The complexity of Strings
In Swift one of the things that most programmers new to Swift will find confusing / irritating is how Swift strings are so different from Strings in other languages.
Let's start with an example:
Code:
String input = "a quick movement"
In C# and Java, we can extract the word quick respectively as follows:
Code:
String output = input.Substring(2, 5)
String output = input.substring(2, 5)
In Swift:
Code:
let input = "a quick movement"
let start = input.startIndex.advancedBy(2)
let end = start.advancedBy(5)
let range = start..<end
let output = input[range]
or all in 1 line like this:
Code:
let output2 = input[input.startIndex.advancedBy(2)..<input.startIndex.advancedBy(2).advancedBy(5)]
This should immediately bring about a WTF
moment; why so complicated?
The short answer is that Swift doesn't treat characters the same way that C# and Java do. The String type in Swift is a collection of Character values. A Swift Character represents one perceived character (what a person thinks of as a single character, called a grapheme). Since Unicode often uses two or more code points (called a grapheme cluster) to form one perceived character, this implies that a Character can be composed of multiple Unicode scalar values if they form a single grapheme cluster. (Unicode scalar is the term for any Unicode code point except surrogate pair characters, which are used to encode UTF-16.)
Ok, that's a mouth full, show me an example:
C#
Code:
string nfc = "\u03D4"; // equals ϔ
string nfd = "\u03D2\u0308"; // equals ϔ
var b = nfc == nfd; // false
Swift
Code:
var nfc: String = "\u{03D4}" // equals ϔ
var nfd: String = "\u{03D2}\u{0308}" // equals ϔ
var b = nfc == nfd // true
In the above example, we assign a Greek upsilon with diaeresis and hook symbol (ϔ) to the variables nfc and nfd. We do this using different Unicode code points. Both examples do the same thing, but as you can see the results differ.

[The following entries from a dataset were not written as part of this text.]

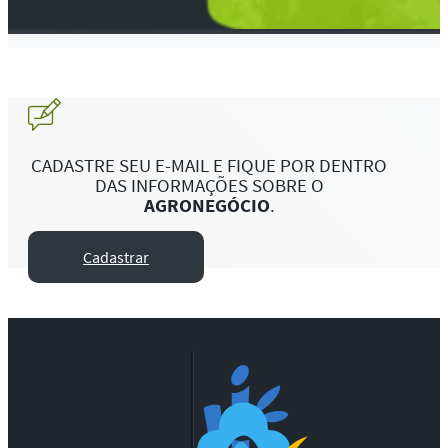
CADASTRE SEU E-MAIL E FIQUE POR DENTRO
DAS INFORMAÇÕES SOBRE O
AGRONEGÓCIO
.
Cadastrar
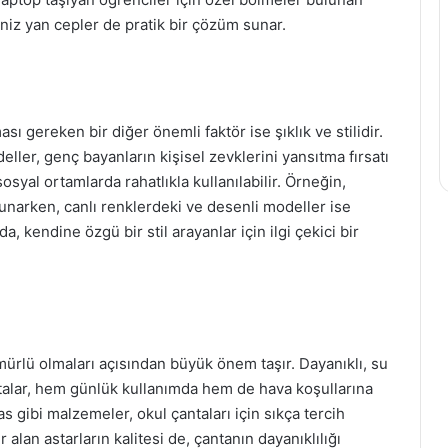
iniz yan cepler de pratik bir çözüm sunar.
 gereken bir diğer önemli faktör ise şıklık ve stilidir.
ler, genç bayanların kişisel zevklerini yansıtma fırsatı
osyal ortamlarda rahatlıkla kullanılabilir. Örneğin,
sunarken, canlı renklerdeki ve desenli modeller ise
da, kendine özgü bir stil arayanlar için ilgi çekici bir
mürlü olmaları açısından büyük önem taşır. Dayanıklı, su
alar, hem günlük kullanımda hem de hava koşullarına
s gibi malzemeler, okul çantaları için sıkça tercih
alan astarların kalitesi de, çantanın dayanıklılığı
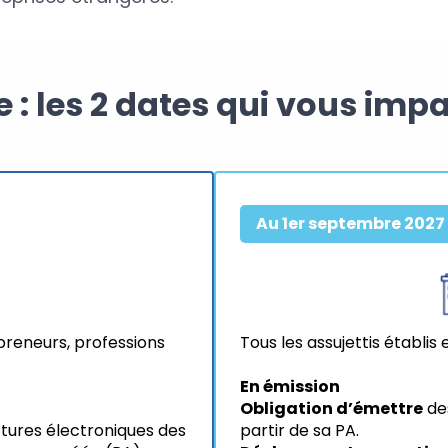
e :
les 2 dates qui vous imp
Au 1er septembre 2027
preneurs, professions
Tous les assujettis établis
En émission
Obligation d’émettre
des
tures électroniques des
partir de sa PA.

In .NET, comparison is done at byte level, so it is actually important to either normalize it before comparison or to use the IsNormalized method to check that both strings use the same Normalization Form. In Swift, the result is true because “their extended grapheme clusters are canonically equivalent”.
An extended grapheme cluster is a sequence of Unicode scalars as illustrated by the variable nfd in both examples. So when are they canonically equivalent? Apple provides the following explanation: “they have the same linguistic meaning and appearance, even if they are composed from different Unicode scalars behind the scenes.” In short Swift Character indexes are consistent irrespective of the method used to construct an extended grapheme cluster i.e. that's why Swift's index does not equal an int byte offset as it does it C# and Java.
- characters is a collection of Character values, or extended grapheme clusters.
- unicodeScalars is a collection of Unicode scalar values.
- utf8 is a collection of UTF–8 code units.
- utf16 is a collection of UTF–16 code units.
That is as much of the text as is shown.